Predict Matches Based on a Given Record Linkage Model — predict.rec_lin

Predicts matches between records in two datasets based on a given record linkage model, using the maximum entropy classification (MEC) algorithm (see Lee et al. (2022)).

Usage

# S3 method for class 'rec_lin_model'
predict(
  object,
  newdata_A,
  newdata_B,
  duplicates_in_A = FALSE,
  set_construction = c("size", "flr", "mmr"),
  fixed_method = "Newton",
  target_rate = 0.03,
  tol = 0.005,
  max_iter = 50,
  data_type = c("data.frame", "data.table", "matrix"),
  true_matches = NULL,
  ...
)

Arguments

object: A rec_lin_model object from the train_rec_lin or custom_rec_lin_model functions.
newdata_A: A duplicate-free data.frame or data.table.
newdata_B: A duplicate-free data.frame or data.table.
duplicates_in_A: Logical indicating whether to allow A to have duplicate records.
set_construction: A method for constructing the predicted set of matches ("size", "flr" or "mmr").
fixed_method: A method for solving fixed-point equations using the FixedPoint function.
target_rate: A target false link rate (FLR) or missing match rate (MMR) (used only if set_construction == "flr" or set_construction == "mmr").
tol: Error tolerance in the bisection procedure (used only if set_construction == "flr" or set_construction == "mmr").
max_iter: A maximum number of iterations for the bisection procedure (used only if set_construction == "flr" or set_construction == "mmr").
data_type: Data type for predictions with a custom ML model ("data.frame", "data.table" or "matrix"; used only if object is from the custom_rec_lin_model function).
true_matches: A data.frame or data.table indicating true matches.
...: Additional controls passed to the predict function for custom ML model (used only if the object is from the custom_rec_lin_model function).

Value

Returns a list containing:

M_est – a data.table with predicted matches,
set_construction – a method for constructing the predicted set of matches,
n_M_est – estimated classification set size,
flr_est – estimated false link rate (FLR),
mmr_est – estimated missing match rate (MMR),
iter – the number of iterations in the bisection procedure,
eval_metrics – standard metrics for quality assessment, if true_matches is provided,
confusion – confusion matrix, if true_matches is provided.

Details

The predict function estimates the probability/density ratio between matches and non-matches for pairs in given datasets, based on a model obtained using the train_rec_lin or custom_rec_lin_model functions. Then, it estimates the number of matches and returns the predicted matches, using the maximum entropy classification (MEC) algorithm (see Lee et al. (2022)).

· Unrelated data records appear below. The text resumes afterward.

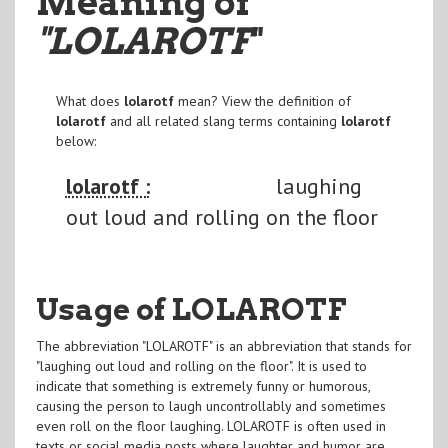
Meaning of
"LOLAROTF
"
What does
lolarotf
mean? View the definition of
lolarotf
and all related slang terms containing
lolarotf
below:
lolarotf :
laughing
out loud and rolling on the floor
Usage of LOLAROTF
The abbreviation "LOLAROTF" is an abbreviation that stands for
"laughing out loud and rolling on the floor". It is used to
indicate that something is extremely funny or humorous,
causing the person to laugh uncontrollably and sometimes
even roll on the floor laughing. LOLAROTF is often used in
texts or social media posts where laughter and humor are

The predict function allows the construction of the predicted set of matches using its estimated size or the bisection procedure, described in Lee et al. (2022), based on a target False Link Rate (FLR) or missing match rate (MMR). To use the second option, set set_construction = "flr" or set_construction = "mmr" and specify a target error rate using the target_rate argument.

By default, the function assumes that the datasets newdata_A and newdata_B contain no duplicate records. This assumption might be relaxed by allowing newdata_A to have duplicates. To do so, set duplicates_in_A = TRUE.

References

Lee, D., Zhang, L.-C. and Kim, J. K. (2022). Maximum entropy classification for record linkage. Survey Methodology, Statistics Canada, Catalogue No. 12-001-X, Vol. 48, No. 1.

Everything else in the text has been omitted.